Pennsylvania lawmakers are still wrestling with the notion of saving its crumbling public system of higher education while staying true to historically stingy spending on the industry. A group of 14 institutions struggles to keep up with more than $95 million in debt spent on-campus expansion over the years, while officials from the Pennsylvania State System of Higher Education are saying that maintaining the status quo will require $150 million in additional funding.
This invites a question about the future of Cheyney University, which the system spared from undignified closure or repurposing, but now stands in a holding pattern on how to resolve its debts as the system at large struggles.
From the Pittsburgh Post Gazette:
During last Thursday’s hearing, state Rep. Jordan Harris, D-Philadelphia, said moves by Cheyney that included paring its budget by $9 million do not fully explain how the historically Black college, long the most beleaguered campus in the system, actually survived.

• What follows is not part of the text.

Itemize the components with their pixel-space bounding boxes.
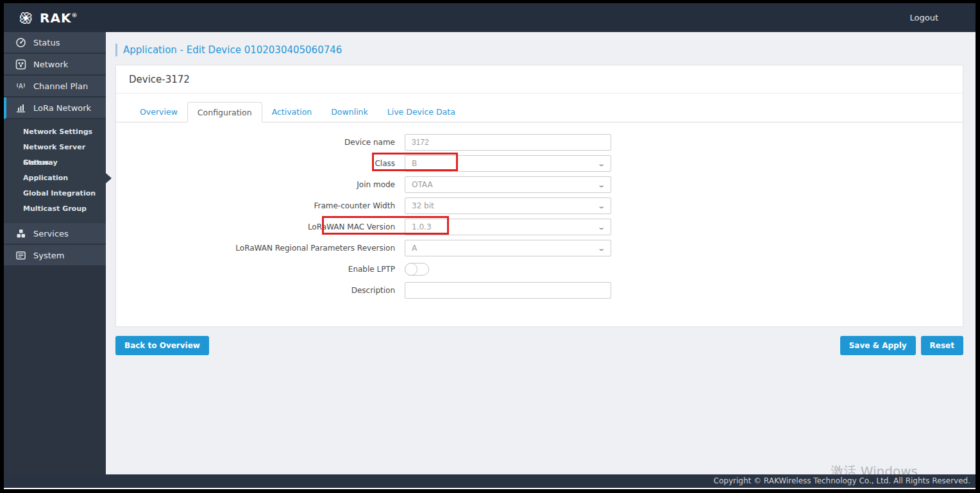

“I don’t think we’re being real,” he told the chancellor.
The representative pointed to assistance from Harrisburg, including a $45 million infusion of cash in a state not known for generous campus funding. He said it kept Cheyney afloat but is now being glossed over.
“We paint this rosy story of how Cheyney got there, and that story is not the actual story,” he said. “I was there. I was in the room. I had to vote on this stuff.”

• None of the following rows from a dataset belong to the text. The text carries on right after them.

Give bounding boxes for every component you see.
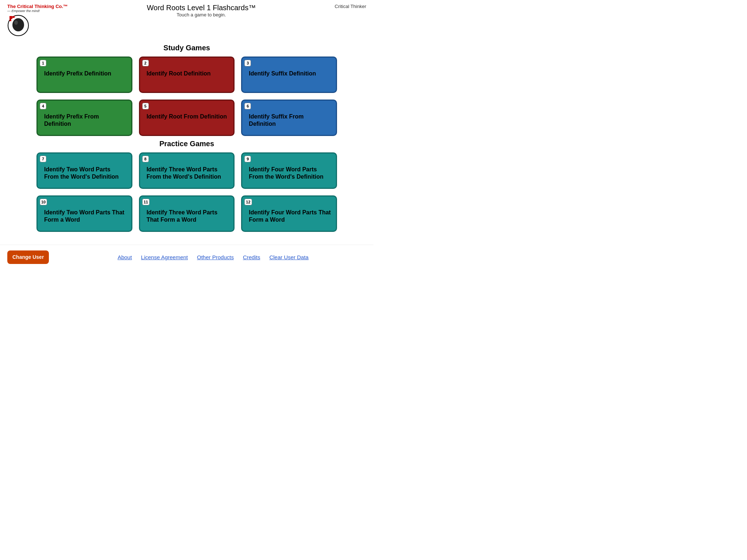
practice-game-card-10[interactable]: 10 Identify Two Word Parts That Form a W… (36, 195, 132, 232)
user-label: Critical Thinker (335, 4, 366, 9)
card-number-10: 10 (40, 199, 47, 205)
study-game-card-2[interactable]: 2 Identify Root Definition (139, 57, 235, 93)
card-number-5: 5 (142, 103, 149, 109)
footer-link-clear-user-data[interactable]: Clear User Data (269, 254, 309, 260)
study-game-card-4[interactable]: 4 Identify Prefix From Definition (36, 100, 132, 136)
svg-rect-2 (9, 16, 12, 19)
card-label-1: Identify Prefix Definition (44, 70, 111, 77)
card-label-6: Identify Suffix From Definition (249, 113, 331, 128)
study-game-card-6[interactable]: 6 Identify Suffix From Definition (241, 100, 337, 136)
card-number-7: 7 (40, 156, 46, 162)
brand-name: The Critical Thinking Co.™ (7, 4, 68, 9)
card-number-1: 1 (40, 60, 46, 66)
card-number-4: 4 (40, 103, 46, 109)
practice-game-card-8[interactable]: 8 Identify Three Word Parts From the Wor… (139, 152, 235, 189)
svg-point-1 (12, 18, 24, 31)
practice-games-grid: 7 Identify Two Word Parts From the Word'… (7, 152, 366, 232)
practice-game-card-12[interactable]: 12 Identify Four Word Parts That Form a … (241, 195, 337, 232)
svg-rect-4 (9, 19, 11, 21)
app-subtitle: Touch a game to begin. (68, 12, 334, 18)
footer: Change User AboutLicense AgreementOther … (0, 245, 374, 269)
card-label-8: Identify Three Word Parts From the Word'… (147, 166, 229, 180)
app-title: Word Roots Level 1 Flashcards™ (68, 4, 334, 12)
card-label-4: Identify Prefix From Definition (44, 113, 126, 128)
card-number-9: 9 (244, 156, 251, 162)
study-games-grid: 1 Identify Prefix Definition 2 Identify … (7, 57, 366, 136)
change-user-button[interactable]: Change User (7, 250, 49, 264)
card-label-12: Identify Four Word Parts That Form a Wor… (249, 209, 331, 223)
footer-links: AboutLicense AgreementOther ProductsCred… (60, 254, 366, 260)
card-label-10: Identify Two Word Parts That Form a Word (44, 209, 126, 223)
logo-area: The Critical Thinking Co.™ — Empower the… (7, 4, 68, 36)
study-game-card-5[interactable]: 5 Identify Root From Definition (139, 100, 235, 136)
svg-rect-3 (13, 16, 15, 18)
card-label-5: Identify Root From Definition (147, 113, 227, 120)
card-label-11: Identify Three Word Parts That Form a Wo… (147, 209, 229, 223)
card-label-2: Identify Root Definition (147, 70, 211, 77)
card-number-12: 12 (244, 199, 252, 205)
card-label-7: Identify Two Word Parts From the Word's … (44, 166, 126, 180)
card-number-6: 6 (244, 103, 251, 109)
header: The Critical Thinking Co.™ — Empower the… (0, 0, 374, 36)
svg-point-5 (14, 20, 18, 25)
footer-link-license-agreement[interactable]: License Agreement (141, 254, 188, 260)
brand-tagline: — Empower the mind! (7, 9, 40, 13)
main-content: Study Games 1 Identify Prefix Definition… (0, 36, 374, 239)
practice-game-card-11[interactable]: 11 Identify Three Word Parts That Form a… (139, 195, 235, 232)
study-games-title: Study Games (7, 44, 366, 52)
logo-icon (7, 15, 29, 36)
footer-link-credits[interactable]: Credits (243, 254, 260, 260)
card-number-11: 11 (142, 199, 150, 205)
practice-games-title: Practice Games (7, 140, 366, 148)
card-label-9: Identify Four Word Parts From the Word's… (249, 166, 331, 180)
study-game-card-3[interactable]: 3 Identify Suffix Definition (241, 57, 337, 93)
card-number-3: 3 (244, 60, 251, 66)
card-number-8: 8 (142, 156, 149, 162)
card-label-3: Identify Suffix Definition (249, 70, 316, 77)
card-number-2: 2 (142, 60, 149, 66)
footer-link-about[interactable]: About (117, 254, 132, 260)
footer-link-other-products[interactable]: Other Products (197, 254, 234, 260)
header-center: Word Roots Level 1 Flashcards™ Touch a g… (68, 4, 334, 18)
study-game-card-1[interactable]: 1 Identify Prefix Definition (36, 57, 132, 93)
practice-game-card-7[interactable]: 7 Identify Two Word Parts From the Word'… (36, 152, 132, 189)
practice-game-card-9[interactable]: 9 Identify Four Word Parts From the Word… (241, 152, 337, 189)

Two years ago lawmakers commissioned a study on how PASSHE institutions could be most effectively consolidated. It proposed that Cheyney be a primary target for merger or consolidation, citing trends in enrollment and finance.
The state hasn’t followed through on the plan, yet. A year ago, there were signs of life that saving the school may have supported public awareness and boosting its appeal to prospective students. Cheyney posted the system’s highest marks in projected enrollment based upon student deposits, but a year later, there are no such announcements suggesting that Cheyney has built on a single-year student increase from 469 students in 2018-19 to 618 students in 2019-20.
Here’s what System Chancellor Daniel Greenstein said to lawmakers about sustaining the system.
Asked by Rep. Peter Schweyer, D-Lehigh County, if an additional $150 million from the state would negate the need for mergers, the chancellor replied with a hint of sarcasm that it depends.
“What do you want to do?” he shot back.
“If you want to sustain the universities, not have any more job losses?” he asked. “Sure, $150 million.”
“You won’t see an iota of difference in community college transfers, student success,” Mr. Greenstein said. “Things that actually change students’ lives.”
To achieve those goals, and cut attendance costs, he said, that’s a whole different conversation. Reducing costs to each student by $1,000 a year would require an extra $85 million annually. Restoring the $6,500 price advantage that system students enjoyed in 2010 over other public and private institutions would require five times that, in addition to the current $477 million appropriation.
“You’re talking $900 million,” he said.
Cheyney hasn’t been, and will never be strong enough to receive less than $10 million in appropriations and expect for the nation’s oldest HBCU to compete with 13 system schools, all of which have loaned money to the embattled Black college to keep it afloat but marginal over the years.
The prospect of survival becomes even slimmer when considering that West Chester University, just four miles from Cheyney, is the fastest-growing campus in the system with more than 17,000 students enrolled in 2019-20.
Cheyney has to have more unique programs, more upgraded facilities, and more marketing than every other PASSHE institution to get working adults and recent high school graduates to attend. Considering that the state doesn’t want to make those investments in the system at large, the chances that Cheyney emerges as Pennsylvania’s best-funded, most exclusive academic and industrial training hub are as close to zero as you can get.
Kicking the can down the road on Cheyney’s extinction doesn’t reduce any peril for the institution, it just delays and draws out the pain of watching the school decline in a system willing to neglect all to choke the life out of its weakest member schools.